29. Dezember 2010

Bietigheim-Bissingen im Winter

Die Schnick bläst Trübsal.

Das ist aber doof, Schnick. Zieh deinen Mantel an, nimm die Digi mit, und fahr doch mal ins Städtle!

Und das macht die Schnick! Sie beschließt, heute mal ihr Städtchen in ihrem Blog zu zeigen, aber vorher geht sie ins Café, nett frühstücken. Frisch gestärkt spaziert sie durch die Altstadt von Bietigheim und knipst, was das Zeug hält. Und schau, da kommt ja auch die Sonne raus!

Bietigheim-Bissingen ist vielleicht die einzige Gemeinde Deutschlands, die schuldenfrei ist. Und das sieht man auch. Kunst und Kultur sind hier wichtig, und wohl fühlen kann man sich auch. So ein Spaziergang in dieser hübschen Fachwerkstadt verscheucht Trübsal und andere unerwünschte Launen ganz schnell. 

Über diese Brücke gelangt man in die Altstadt. Der kleine Bach heißt Metter und mündet wenige Meter weiter vorne in die Enz. Die hat schon öfter mal für Hochwasser gesorgt, das letzte richtig schlimme Hochwasser war 1993, zwei Tage vor Weihnachten. Da stand das Wasser so hoch, dass die kleinen Häuschen am Ufer der Metter mit dem kompletten Erdgeschoss unter Wasser standen.

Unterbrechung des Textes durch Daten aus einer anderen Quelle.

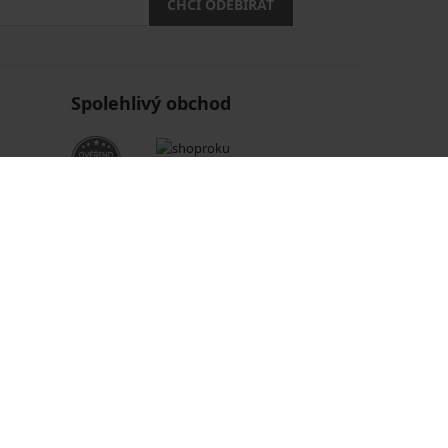
CHCI ODEBÍRAT
Spolehlivý obchod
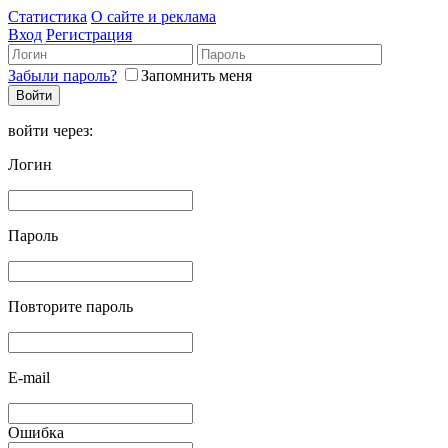
Статистика
О сайте и реклама
Вход
Регистрация
Забыли пароль?
Запомнить меня
войти через:
Логин
Пароль
Повторите пароль
E-mail
Ошибка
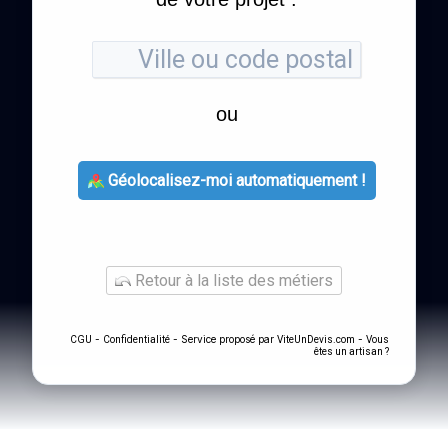
ou
Géolocalisez-moi automatiquement !
Retour à la liste des métiers
-
- Service proposé par
-
CGU
Confidentialité
ViteUnDevis.com
Vous
êtes un artisan ?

Hier unten haben wir das Schloss, in dem lange das Finanzamt gewohnt hat, was dem Schloss auch den Namen "Raubritterburg" eingebracht hat. Nach ausgiebigen Renovierungen findet man heute hier Volkshochschule und Musikschule, und unten im Haus befindet sich ein sehr hübsches Lokal, der Rossknecht. Hier bekommst du Bier aus einer kleinen Hausbrauerei, und das schmeckt wirlich lecker.









Da oben am Ende der Straße siehst du den "Turm der grauen Pferde", ein Kunstwerk, dass die Gemüter der Bietigheimer einst sehr erhitzt hat, weil es so teuer war.

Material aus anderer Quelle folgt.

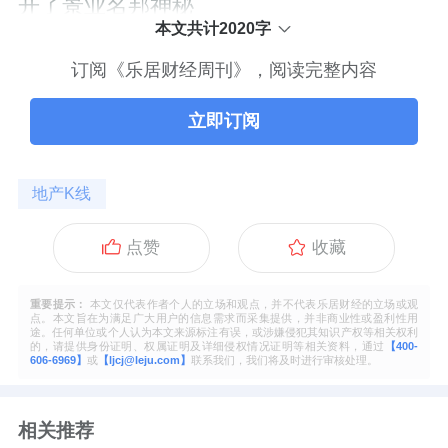
开了景业名邦神秘
本文共计2020字
订阅《乐居财经周刊》，阅读完整内容
立即订阅
地产K线
点赞
收藏
重要提示：
本文仅代表作者个人的立场和观点，并不代表乐居财经的立场或观
点。本文旨在为满足广大用户的信息需求而采集提供，并非商业性或盈利性用
途。任何单位或个人认为本文来源标注有误，或涉嫌侵犯其知识产权等相关权利
的，请提供身份证明、权属证明及详细侵权情况证明等相关资料，通过
【400-
606-6969】
或
【ljcj@leju.com】
联系我们，我们将及时进行审核处理。
相关推荐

Da, schau, Schnick - ein kleines Mädchen tobt ganz übermütig mit seinem kleinen Hund durch den Schnee. Das ist doch allerliebst! Die Schnick fragt artig die Mutter, ob die die beiden fotografieren darf und kommt mit der netten Frau ins Gespräch. Der Hund ist ein Pudel und erst zwei Jahre alt. Wie schön, sagt Schnick, wir hatten auch einen kleinen Pudel zuhause, und diese Hunde sind richtige Familienhunde - übermütig, verspielt und sehr gescheit.

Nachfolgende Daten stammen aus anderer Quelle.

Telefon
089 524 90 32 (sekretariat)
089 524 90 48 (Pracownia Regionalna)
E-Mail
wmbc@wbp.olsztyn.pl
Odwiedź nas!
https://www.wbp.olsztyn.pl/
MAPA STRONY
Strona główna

Lass uns noch kurz einen Blick in den Japangarten werfen! Dieser kleine Garten wurde vor langer Zeit von der Partnerstadt Bietigheims, Kusatsu, gespendet. Der Garten war lange öffentlich zugänglich, aber weil doch manche Menschen mit fremdem Eigentum ziemlich nachlässig umgehen, ist der Garten seit ein paar Jahren von einem Zaun umringt. Schade.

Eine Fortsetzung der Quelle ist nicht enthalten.